|Van Genuchten, Martinus|
Submitted to: Water Resources Research
Publication Type: Peer Reviewed Journal
Publication Acceptance Date: 4/16/1999
Publication Date: N/A
Interpretive Summary: Definition of the hydraulic properties of unsaturated soils is increasingly necessary for geotechnical applications. Knowledge of the soil moisture characteristic and hydraulic conductivity curves is particularly important for accurate numerical modeling of variably saturated flow and contaminant transport processes. While these soil properties can be determined in the laboratory, in situ methods are often preferred. Here we present a modified cone penetrometer, called a cone permeameter, which has been designed to inject water into the soil through a screen and measure the progress of the wetting front with two tensiometer rings positioned above the screen. The obtained measured results during the infiltration and redistribution process are analyzed with parameter estimation technique to obtain the hysteretic soil hydraulic properties
Technical Abstract: Data obtained from modified cone penetrometer experiments were used to estimate the hysteretic soil hydraulic properties with a parameter estimation technique which combined a numerical solution of the Richards equation with Marquardt-Levenberg optimization.

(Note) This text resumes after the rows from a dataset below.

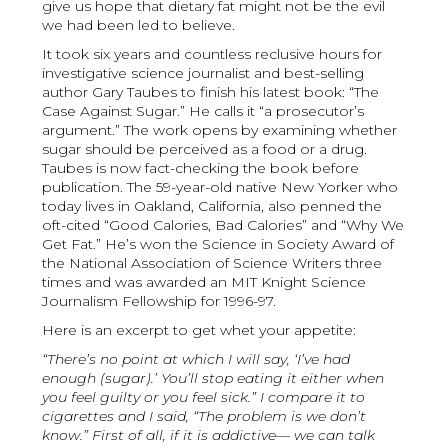
give us hope that dietary fat might not be the evil
we had been led to believe.
It took six years and countless reclusive hours for
investigative science journalist and best-selling
author Gary Taubes to finish his latest book: “The
Case Against Sugar.” He calls it “a prosecutor’s
argument.” The work opens by examining whether
sugar should be perceived as a food or a drug.
Taubes is now fact-checking the book before
publication. The 59-year-old native New Yorker who
today lives in Oakland, California, also penned the
oft-cited “Good Calories, Bad Calories” and “Why We
Get Fat.” He’s won the Science in Society Award of
the National Association of Science Writers three
times and was awarded an MIT Knight Science
Journalism Fellowship for 1996-97.
Here is an excerpt to get whet your appetite:
“There’s no point at which I will say, ‘I’ve had
enough (sugar).’ You’ll stop eating it either when
you feel guilty or you feel sick.” I compare it to
cigarettes and I said, “The problem is we don’t
know.” First of all, if it is addictive— we can talk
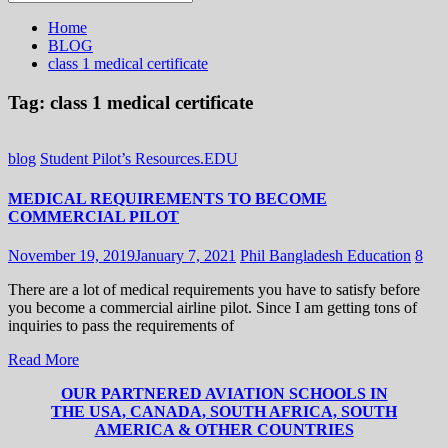
for:
Home
BLOG
class 1 medical certificate
Tag:
class 1 medical certificate
blog
Student Pilot’s Resources.EDU
MEDICAL REQUIREMENTS TO BECOME
COMMERCIAL PILOT
November 19, 2019
January 7, 2021
Phil Bangladesh Education
8
There are a lot of medical requirements you have to satisfy before
you become a commercial airline pilot. Since I am getting tons of
inquiries to pass the requirements of
Read More
OUR PARTNERED AVIATION SCHOOLS IN
THE USA, CANADA, SOUTH AFRICA, SOUTH
AMERICA & OTHER COUNTRIES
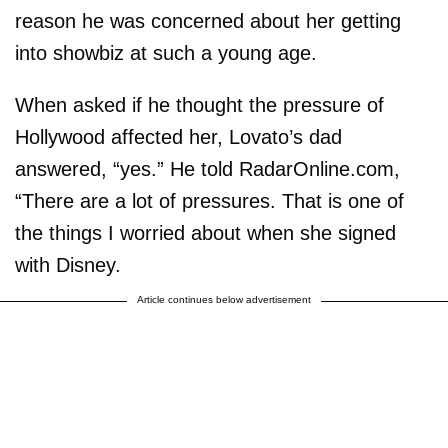
reason he was concerned about her getting
into showbiz at such a young age.
When asked if he thought the pressure of
Hollywood affected her, Lovato’s dad
answered, “yes.” He told RadarOnline.com,
“There are a lot of pressures. That is one of
the things I worried about when she signed
with Disney.
Article continues below advertisement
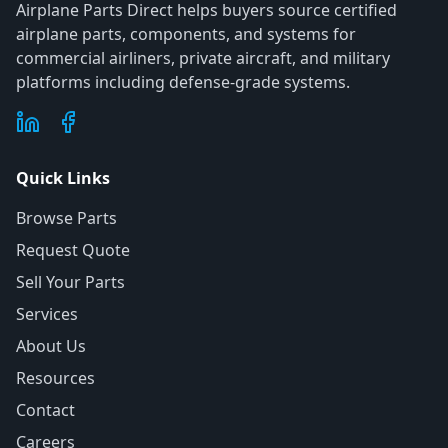
Airplane Parts Direct helps buyers source certified
airplane parts, components, and systems for
commercial airliners, private aircraft, and military
platforms including defense-grade systems.
Quick Links
Browse Parts
Request Quote
Sell Your Parts
Services
About Us
Resources
Contact
Careers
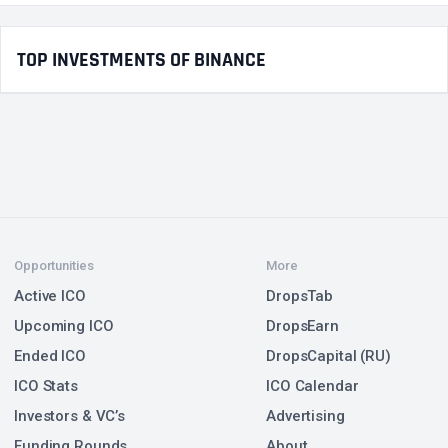
TOP INVESTMENTS OF BINANCE
Opportunities
More
Active ICO
DropsTab
Upcoming ICO
DropsEarn
Ended ICO
DropsCapital (RU)
ICO Stats
ICO Calendar
Investors & VC’s
Advertising
Funding Rounds
About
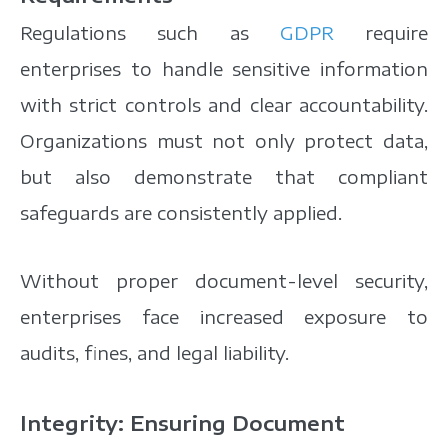
Regulations such as
GDPR
require
enterprises to handle sensitive information
with strict controls and clear accountability.
Organizations must not only protect data,
but also demonstrate that compliant
safeguards are consistently applied.
Without proper document-level security,
enterprises face increased exposure to
audits, fines, and legal liability.
Integrity: Ensuring Document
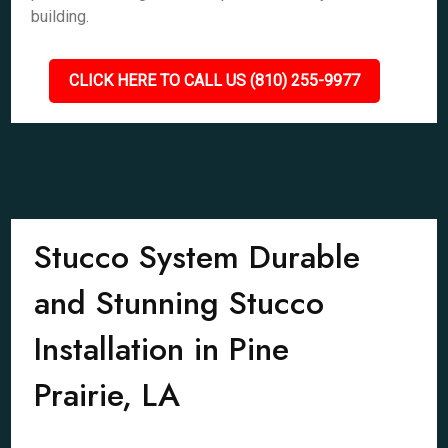
building.
CLICK HERE TO CALL US (810) 255-9977
Stucco System Durable
and Stunning Stucco
Installation in Pine
Prairie, LA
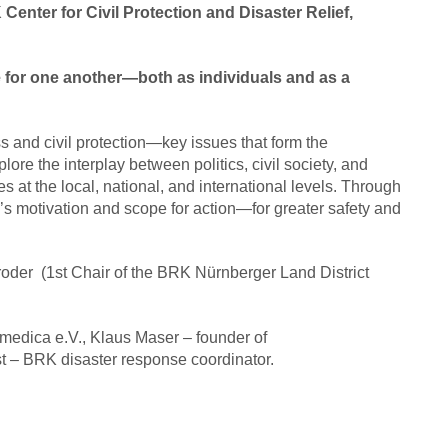
Center for Civil Protection and Disaster Relief,
e for one another—both as individuals and as a
 and civil protection—key issues that form the
plore the interplay between politics, civil society, and
at the local, national, and international levels. Through
l’s motivation and scope for action—for greater safety and
roder (1st Chair of the BRK Nürnberger Land District
medica e.V., Klaus Maser – founder of
 – BRK disaster response coordinator.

The modified cone penetrometer was designed to inject water into a soil through a cylindrical screen, measure the infiltration rate with time, and track the movement of the wetting front using two tensiometer rings positioned above the screen. After reaching relatively stable tensiometer readings during the experiments, the source of water was cut off and pressure head readings measured while water in the soil profile redistributed. Cumulative inflow and pressure head readings for two experiments with different supply pressures were analyzed to obtain estimates of the soil hydraulic parameters. Analysis of flow responses obtained during the infiltration period, and those obtained during the combined infiltration and redistribution phases, demonstrated the importance of hysteresis of the soil hydraulic functions. We found that the redistribution phase could not be described accurately when hysteresis was neglected. Hysteresis in the soil hydraulic functions was modeled using a relatively simple empirical model in which wetting scanning curves are scaled from the main wetting curve and drying scanning curves from the main drying curve. This model was deemed adequate for our examples. Optimization results for various combinations of unknown soil hydraulic parameters were compared to results of standard laboratory and in situ methods.